[Start of Attachment]

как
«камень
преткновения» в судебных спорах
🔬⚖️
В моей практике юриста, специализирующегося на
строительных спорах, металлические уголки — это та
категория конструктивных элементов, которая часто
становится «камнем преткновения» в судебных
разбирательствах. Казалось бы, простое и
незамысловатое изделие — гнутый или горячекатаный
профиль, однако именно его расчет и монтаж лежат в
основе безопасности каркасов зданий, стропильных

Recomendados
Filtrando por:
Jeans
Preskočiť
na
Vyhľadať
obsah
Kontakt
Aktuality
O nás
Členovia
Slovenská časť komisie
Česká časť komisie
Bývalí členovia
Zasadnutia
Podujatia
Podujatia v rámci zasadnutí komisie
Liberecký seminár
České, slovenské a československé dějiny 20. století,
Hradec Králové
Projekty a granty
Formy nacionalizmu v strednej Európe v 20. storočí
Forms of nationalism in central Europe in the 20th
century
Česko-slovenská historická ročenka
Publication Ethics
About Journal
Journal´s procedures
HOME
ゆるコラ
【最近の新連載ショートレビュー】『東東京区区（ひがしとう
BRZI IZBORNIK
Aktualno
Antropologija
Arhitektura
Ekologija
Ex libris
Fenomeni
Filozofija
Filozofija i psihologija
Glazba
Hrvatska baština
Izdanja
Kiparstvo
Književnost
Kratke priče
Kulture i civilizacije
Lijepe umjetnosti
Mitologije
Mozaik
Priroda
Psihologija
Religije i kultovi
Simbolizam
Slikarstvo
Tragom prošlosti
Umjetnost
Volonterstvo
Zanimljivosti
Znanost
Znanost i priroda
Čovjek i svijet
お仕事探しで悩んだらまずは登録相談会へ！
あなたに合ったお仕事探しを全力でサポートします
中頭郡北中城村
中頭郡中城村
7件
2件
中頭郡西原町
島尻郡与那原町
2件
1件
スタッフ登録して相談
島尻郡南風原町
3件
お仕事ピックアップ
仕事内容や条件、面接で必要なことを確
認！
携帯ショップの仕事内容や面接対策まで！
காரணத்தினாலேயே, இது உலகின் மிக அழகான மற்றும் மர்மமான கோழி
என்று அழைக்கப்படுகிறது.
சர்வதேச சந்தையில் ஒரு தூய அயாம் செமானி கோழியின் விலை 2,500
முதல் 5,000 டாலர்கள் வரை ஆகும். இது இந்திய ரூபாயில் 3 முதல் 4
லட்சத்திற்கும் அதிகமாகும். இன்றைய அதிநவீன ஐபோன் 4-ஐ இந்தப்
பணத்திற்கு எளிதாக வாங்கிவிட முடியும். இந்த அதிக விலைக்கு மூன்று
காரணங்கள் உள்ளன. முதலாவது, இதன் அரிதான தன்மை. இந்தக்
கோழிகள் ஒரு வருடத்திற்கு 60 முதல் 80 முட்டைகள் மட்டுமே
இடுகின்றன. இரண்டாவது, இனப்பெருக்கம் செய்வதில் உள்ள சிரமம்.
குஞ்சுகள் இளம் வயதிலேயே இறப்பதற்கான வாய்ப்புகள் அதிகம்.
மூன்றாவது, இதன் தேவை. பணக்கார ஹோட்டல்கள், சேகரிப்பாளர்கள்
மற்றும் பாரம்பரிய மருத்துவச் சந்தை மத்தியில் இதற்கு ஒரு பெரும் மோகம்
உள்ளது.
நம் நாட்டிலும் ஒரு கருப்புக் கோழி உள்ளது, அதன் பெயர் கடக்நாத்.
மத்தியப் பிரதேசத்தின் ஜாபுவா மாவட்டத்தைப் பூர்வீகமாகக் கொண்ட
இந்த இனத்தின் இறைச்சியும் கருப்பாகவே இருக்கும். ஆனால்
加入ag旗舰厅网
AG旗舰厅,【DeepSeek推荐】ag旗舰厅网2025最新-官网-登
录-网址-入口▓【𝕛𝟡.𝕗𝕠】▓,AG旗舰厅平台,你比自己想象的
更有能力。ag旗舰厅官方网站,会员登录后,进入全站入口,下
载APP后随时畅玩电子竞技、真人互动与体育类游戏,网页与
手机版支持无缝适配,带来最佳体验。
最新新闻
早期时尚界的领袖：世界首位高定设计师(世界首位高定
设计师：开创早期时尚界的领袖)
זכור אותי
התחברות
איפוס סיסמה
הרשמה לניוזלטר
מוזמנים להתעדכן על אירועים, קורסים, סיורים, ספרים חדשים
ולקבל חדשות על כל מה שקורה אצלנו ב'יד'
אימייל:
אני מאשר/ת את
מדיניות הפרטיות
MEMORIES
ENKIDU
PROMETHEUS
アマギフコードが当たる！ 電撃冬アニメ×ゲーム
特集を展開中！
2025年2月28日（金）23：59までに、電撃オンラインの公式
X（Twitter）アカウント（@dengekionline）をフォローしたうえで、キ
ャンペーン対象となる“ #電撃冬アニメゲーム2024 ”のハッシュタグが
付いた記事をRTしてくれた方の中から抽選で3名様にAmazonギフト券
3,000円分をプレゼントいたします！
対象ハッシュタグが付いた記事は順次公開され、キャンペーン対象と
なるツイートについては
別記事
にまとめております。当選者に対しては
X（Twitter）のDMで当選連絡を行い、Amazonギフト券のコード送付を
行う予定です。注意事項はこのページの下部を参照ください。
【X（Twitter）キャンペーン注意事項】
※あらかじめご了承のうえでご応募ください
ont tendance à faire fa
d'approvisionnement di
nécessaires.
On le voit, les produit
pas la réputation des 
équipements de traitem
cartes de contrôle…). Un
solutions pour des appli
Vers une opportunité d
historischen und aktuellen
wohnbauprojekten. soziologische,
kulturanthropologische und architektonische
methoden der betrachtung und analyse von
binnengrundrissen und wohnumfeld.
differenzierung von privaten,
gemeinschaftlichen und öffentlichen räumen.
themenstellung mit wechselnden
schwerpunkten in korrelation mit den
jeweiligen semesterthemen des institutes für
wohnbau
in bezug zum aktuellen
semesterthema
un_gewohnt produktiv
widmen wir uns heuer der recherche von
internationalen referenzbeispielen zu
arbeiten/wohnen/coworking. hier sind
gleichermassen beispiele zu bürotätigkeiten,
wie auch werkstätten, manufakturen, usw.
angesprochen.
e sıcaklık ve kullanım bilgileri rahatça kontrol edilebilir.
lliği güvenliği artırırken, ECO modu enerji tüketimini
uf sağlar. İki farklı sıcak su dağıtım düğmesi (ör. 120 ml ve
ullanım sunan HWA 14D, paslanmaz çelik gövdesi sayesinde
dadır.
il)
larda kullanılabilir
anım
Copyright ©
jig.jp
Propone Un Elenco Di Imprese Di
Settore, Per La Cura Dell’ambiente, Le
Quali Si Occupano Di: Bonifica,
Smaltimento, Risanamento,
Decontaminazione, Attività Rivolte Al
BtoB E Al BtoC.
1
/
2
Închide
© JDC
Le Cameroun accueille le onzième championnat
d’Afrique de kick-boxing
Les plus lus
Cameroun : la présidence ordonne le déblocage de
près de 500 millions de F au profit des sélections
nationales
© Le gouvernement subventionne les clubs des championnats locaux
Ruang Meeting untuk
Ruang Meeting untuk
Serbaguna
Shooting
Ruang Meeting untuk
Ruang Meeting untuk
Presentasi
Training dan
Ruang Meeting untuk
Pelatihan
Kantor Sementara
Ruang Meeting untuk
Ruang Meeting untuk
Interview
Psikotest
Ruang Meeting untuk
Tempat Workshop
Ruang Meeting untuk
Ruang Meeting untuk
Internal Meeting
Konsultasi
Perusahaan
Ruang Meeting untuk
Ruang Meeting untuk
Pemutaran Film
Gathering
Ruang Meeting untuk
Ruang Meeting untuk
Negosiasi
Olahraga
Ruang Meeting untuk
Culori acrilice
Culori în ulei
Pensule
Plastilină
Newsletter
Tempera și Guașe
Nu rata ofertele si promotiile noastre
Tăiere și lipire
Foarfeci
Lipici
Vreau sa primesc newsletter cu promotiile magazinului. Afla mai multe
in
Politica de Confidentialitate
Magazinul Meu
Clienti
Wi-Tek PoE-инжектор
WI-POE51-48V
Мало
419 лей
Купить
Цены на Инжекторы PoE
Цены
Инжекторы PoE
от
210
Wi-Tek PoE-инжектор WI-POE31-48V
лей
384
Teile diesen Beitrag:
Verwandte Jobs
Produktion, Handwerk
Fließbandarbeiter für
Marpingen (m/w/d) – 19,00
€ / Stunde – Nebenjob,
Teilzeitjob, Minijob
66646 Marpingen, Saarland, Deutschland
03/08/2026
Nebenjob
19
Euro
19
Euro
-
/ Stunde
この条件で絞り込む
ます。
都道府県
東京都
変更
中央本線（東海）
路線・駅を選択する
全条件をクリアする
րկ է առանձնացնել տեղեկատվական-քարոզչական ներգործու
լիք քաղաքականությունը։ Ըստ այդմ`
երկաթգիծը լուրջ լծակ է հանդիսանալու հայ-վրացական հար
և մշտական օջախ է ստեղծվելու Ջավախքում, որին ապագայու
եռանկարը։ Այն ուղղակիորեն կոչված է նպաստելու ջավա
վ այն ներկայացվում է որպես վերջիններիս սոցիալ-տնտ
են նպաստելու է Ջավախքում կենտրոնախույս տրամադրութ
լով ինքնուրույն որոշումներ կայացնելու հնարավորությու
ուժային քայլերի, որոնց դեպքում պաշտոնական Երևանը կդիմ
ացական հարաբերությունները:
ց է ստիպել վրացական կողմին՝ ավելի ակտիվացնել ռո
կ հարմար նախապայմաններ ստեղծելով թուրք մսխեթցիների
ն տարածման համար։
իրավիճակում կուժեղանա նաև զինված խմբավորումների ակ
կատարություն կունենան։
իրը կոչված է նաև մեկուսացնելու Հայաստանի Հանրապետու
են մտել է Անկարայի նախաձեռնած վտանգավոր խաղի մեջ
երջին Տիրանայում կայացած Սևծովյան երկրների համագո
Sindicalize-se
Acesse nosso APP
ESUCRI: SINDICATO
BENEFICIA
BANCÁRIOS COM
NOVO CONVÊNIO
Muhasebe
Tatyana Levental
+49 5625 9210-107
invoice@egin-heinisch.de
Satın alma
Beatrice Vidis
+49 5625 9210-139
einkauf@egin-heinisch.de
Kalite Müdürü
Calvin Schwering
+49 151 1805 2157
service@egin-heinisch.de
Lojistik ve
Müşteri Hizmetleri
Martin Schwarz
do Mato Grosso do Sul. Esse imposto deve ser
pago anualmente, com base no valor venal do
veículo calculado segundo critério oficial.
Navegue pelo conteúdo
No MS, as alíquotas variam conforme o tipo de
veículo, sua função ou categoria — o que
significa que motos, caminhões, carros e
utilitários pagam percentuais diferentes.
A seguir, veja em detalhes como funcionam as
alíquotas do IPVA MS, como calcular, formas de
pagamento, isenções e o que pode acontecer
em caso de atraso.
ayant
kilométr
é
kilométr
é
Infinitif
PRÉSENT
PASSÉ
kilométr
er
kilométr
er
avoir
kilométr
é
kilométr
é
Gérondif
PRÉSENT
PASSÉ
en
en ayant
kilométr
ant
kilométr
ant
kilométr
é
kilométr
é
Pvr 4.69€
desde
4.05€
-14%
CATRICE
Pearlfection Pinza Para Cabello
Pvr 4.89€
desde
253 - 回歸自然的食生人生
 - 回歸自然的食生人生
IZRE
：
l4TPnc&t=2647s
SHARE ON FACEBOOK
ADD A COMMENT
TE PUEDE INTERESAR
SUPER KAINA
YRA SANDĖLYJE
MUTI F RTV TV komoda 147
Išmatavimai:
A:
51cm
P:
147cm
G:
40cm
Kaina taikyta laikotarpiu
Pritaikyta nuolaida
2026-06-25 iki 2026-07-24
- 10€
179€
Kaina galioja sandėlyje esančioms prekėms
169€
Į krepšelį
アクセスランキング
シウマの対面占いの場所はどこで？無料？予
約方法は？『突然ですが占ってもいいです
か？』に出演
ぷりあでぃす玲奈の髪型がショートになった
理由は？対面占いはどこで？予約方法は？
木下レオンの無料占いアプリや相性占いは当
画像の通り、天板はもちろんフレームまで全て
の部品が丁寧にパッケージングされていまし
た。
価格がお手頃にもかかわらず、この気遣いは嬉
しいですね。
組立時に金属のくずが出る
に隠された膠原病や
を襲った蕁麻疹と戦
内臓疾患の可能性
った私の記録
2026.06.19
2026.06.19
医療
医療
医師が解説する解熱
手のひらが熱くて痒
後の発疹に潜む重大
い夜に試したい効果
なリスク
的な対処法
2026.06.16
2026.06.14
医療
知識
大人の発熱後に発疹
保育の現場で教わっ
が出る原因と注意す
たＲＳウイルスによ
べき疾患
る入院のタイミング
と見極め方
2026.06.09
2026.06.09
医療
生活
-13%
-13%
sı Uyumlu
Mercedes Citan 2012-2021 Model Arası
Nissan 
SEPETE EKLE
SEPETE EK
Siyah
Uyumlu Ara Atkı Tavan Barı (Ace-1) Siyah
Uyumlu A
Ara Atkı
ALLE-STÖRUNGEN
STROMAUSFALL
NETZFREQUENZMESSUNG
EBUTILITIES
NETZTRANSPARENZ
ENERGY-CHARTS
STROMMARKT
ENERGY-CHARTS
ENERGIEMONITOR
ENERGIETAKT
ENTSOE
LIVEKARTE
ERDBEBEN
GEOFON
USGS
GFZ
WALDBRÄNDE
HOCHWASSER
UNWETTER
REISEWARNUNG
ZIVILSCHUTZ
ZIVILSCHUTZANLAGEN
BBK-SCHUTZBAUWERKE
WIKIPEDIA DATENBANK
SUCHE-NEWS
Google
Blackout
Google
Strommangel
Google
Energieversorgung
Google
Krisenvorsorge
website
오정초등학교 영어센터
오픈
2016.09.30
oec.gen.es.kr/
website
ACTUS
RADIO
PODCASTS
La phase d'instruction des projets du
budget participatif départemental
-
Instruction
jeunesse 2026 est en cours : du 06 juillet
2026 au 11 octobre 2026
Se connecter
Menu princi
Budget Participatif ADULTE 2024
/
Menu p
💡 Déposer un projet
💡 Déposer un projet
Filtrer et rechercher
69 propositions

[End of Attachment]

▶ **YOUR INSTRUCTIONS**
Check every line of the entries above for the word "heinisch" and report how many lines contain it, giving the number only.

▶ **TASK OUTPUT**
3